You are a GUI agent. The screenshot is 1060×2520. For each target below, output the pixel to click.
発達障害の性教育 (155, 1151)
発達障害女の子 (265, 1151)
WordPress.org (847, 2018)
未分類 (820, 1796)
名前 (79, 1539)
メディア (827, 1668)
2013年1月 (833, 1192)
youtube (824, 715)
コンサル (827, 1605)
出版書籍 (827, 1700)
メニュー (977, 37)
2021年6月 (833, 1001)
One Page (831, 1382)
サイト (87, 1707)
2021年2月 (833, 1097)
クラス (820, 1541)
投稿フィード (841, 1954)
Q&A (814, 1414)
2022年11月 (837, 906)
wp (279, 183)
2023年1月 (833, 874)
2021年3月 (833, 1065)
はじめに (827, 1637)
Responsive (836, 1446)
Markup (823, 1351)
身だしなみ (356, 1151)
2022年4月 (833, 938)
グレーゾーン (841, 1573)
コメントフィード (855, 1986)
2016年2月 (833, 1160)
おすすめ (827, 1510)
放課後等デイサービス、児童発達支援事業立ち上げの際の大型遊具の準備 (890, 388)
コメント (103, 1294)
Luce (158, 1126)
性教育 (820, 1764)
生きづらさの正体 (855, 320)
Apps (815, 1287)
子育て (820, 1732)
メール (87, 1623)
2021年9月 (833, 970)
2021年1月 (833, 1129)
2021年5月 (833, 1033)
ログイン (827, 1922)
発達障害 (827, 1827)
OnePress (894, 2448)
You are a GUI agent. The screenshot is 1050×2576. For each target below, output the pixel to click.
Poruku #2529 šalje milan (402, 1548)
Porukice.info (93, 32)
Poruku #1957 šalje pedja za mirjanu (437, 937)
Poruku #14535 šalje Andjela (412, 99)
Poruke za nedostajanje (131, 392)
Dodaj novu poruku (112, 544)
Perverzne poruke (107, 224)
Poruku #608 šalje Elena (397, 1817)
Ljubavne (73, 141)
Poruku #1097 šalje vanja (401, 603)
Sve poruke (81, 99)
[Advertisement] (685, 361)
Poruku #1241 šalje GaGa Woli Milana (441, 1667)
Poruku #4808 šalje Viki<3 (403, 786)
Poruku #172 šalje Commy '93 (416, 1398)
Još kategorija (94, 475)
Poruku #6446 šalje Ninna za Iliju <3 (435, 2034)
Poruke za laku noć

-=-=-=-=-

■ YOUR INSTRUCTIONS: Exactly reproduce the lines beginning with the one that contains "wp (279, 183)" and ending with the last line of the material, both included. Leave out everything else.

■ SOLUTION FOR THIS PROBLEM:
wp (279, 183)
2023年1月 (833, 874)
2021年3月 (833, 1065)
はじめに (827, 1637)
Responsive (836, 1446)
Markup (823, 1351)
身だしなみ (356, 1151)
2022年4月 (833, 938)
グレーゾーン (841, 1573)
コメントフィード (855, 1986)
2016年2月 (833, 1160)
おすすめ (827, 1510)
放課後等デイサービス、児童発達支援事業立ち上げの際の大型遊具の準備 (890, 388)
コメント (103, 1294)
Luce (158, 1126)
性教育 (820, 1764)
生きづらさの正体 (855, 320)
Apps (815, 1287)
子育て (820, 1732)
メール (87, 1623)
2021年9月 (833, 970)
2021年1月 (833, 1129)
2021年5月 (833, 1033)
ログイン (827, 1922)
発達障害 (827, 1827)
OnePress (894, 2448)
You are a GUI agent. The screenshot is 1050×2576. For each target below, output the pixel to click.
Poruku #2529 šalje milan (402, 1548)
Porukice.info (93, 32)
Poruku #1957 šalje pedja za mirjanu (437, 937)
Poruku #14535 šalje Andjela (412, 99)
Poruke za nedostajanje (131, 392)
Dodaj novu poruku (112, 544)
Perverzne poruke (107, 224)
Poruku #608 šalje Elena (397, 1817)
Ljubavne (73, 141)
Poruku #1097 šalje vanja (401, 603)
Sve poruke (81, 99)
[Advertisement] (685, 361)
Poruku #1241 šalje GaGa Woli Milana (441, 1667)
Poruku #4808 šalje Viki<3 (403, 786)
Poruku #172 šalje Commy '93 (416, 1398)
Još kategorija (94, 475)
Poruku #6446 šalje Ninna za Iliju <3 (435, 2034)
Poruke za laku noć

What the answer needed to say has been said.